Deleting a UDP Service while its endpoints are still running results in immediate termination of all clients; further packets using previously-established 5-tuples will be dropped.

And this is something the code does deliberately; it could implement immediate termination in the TCP case (by deleting conntrack records for deleted TCP ClusterIPs too), or graceful termination in the UDP case (by not deleting conntrack records for deleted UDP ClusterIPs), but it doesn't. And this doesn't seem to be have been an intentional decision. (And it only applies to ClusterIPs! ExternalIPs, LB IPs, and NodePorts get graceful termination for both TCP and UDP.)

@thockin
Copy link
Member

thockin commented Sep 6, 2024

Akshually...

I recall having this discussion in the sig a couple years ago. I'm on mobile now but I can try to find the issue later. We talked about whether it is correct to leave TCP connections open when the service has been deleted, or whether we should break it from the middle. Does NOT break TCP sessions the way you think it might. I was pretty surprised. I tried but I did not find an obvious way to break a TCP session from the middle, short of a black hole.

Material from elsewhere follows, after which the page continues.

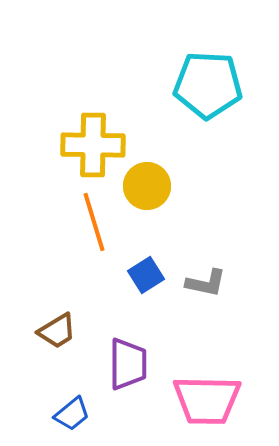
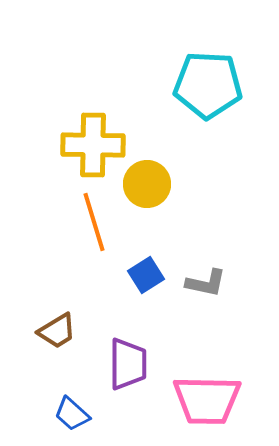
yellow circle: moved 2 px up
blue trapezoid: rotated 81 degrees clockwise
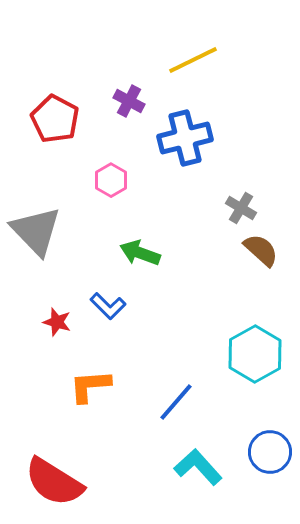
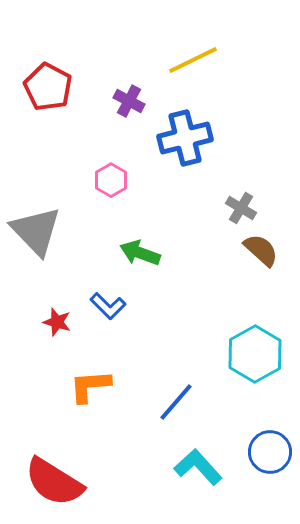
red pentagon: moved 7 px left, 32 px up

IIRC we didn't really come to a conclusion about whether it's right or wrong, but it didn't matter because we didn't have a mechanism.

Maybe ebpf has a better way of doing this, or maybe using the netlink library, rather than the conntrack tool?

@aojea
Copy link
Member Author

aojea commented Sep 6, 2024

Deleting a UDP Service while its endpoints are still running results in immediate termination of all clients; further packets using previously-established 5-tuples will be dropped.

doh, I see it now, I was not getting the point , sorry ... but we never need to delete entries if there are no backends, we only need to delete entries when there is at least one backend, because the other entries may blackhole the legit traffic, if there are no backends we let the packets flow

@thockin I think you mean this #108523

Maybe ebpf has a better way of doing this

yeah, it does

@aojea
Copy link
Member Author

aojea commented Sep 7, 2024

I tried but I did not find an obvious way to break a TCP session from the middle, short of a black hole.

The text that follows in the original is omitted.